#### EXERCISE INPUTS:
--- --- ---

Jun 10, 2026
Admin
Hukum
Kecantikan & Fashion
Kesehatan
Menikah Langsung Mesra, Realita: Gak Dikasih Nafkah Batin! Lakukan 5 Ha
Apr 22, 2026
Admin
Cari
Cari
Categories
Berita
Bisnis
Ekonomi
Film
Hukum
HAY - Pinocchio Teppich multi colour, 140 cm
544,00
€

--- --- ---

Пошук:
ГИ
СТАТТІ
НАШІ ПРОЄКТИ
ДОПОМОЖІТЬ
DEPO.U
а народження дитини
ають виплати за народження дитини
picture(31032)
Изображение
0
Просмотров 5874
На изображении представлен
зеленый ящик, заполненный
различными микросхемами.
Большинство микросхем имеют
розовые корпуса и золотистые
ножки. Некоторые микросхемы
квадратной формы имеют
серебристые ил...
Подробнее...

--- --- ---

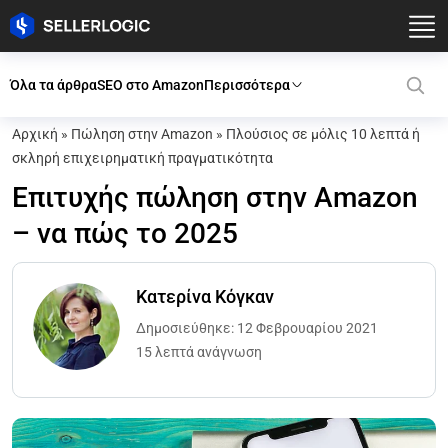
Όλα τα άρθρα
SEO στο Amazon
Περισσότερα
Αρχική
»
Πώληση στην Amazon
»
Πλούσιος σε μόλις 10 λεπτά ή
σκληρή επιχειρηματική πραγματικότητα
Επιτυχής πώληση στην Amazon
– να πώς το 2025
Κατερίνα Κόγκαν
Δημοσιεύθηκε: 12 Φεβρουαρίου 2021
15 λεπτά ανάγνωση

--- --- ---

#### ACTION ITEM:
Where the line holding "πώς το 2025" appears in the listing above, start reproducing exactly, and end with the line holding "15 λεπτά ανάγνωση".

#### RESPONSE TO THIS EXERCISE:
– να πώς το 2025
Κατερίνα Κόγκαν
Δημοσιεύθηκε: 12 Φεβρουαρίου 2021
15 λεπτά ανάγνωση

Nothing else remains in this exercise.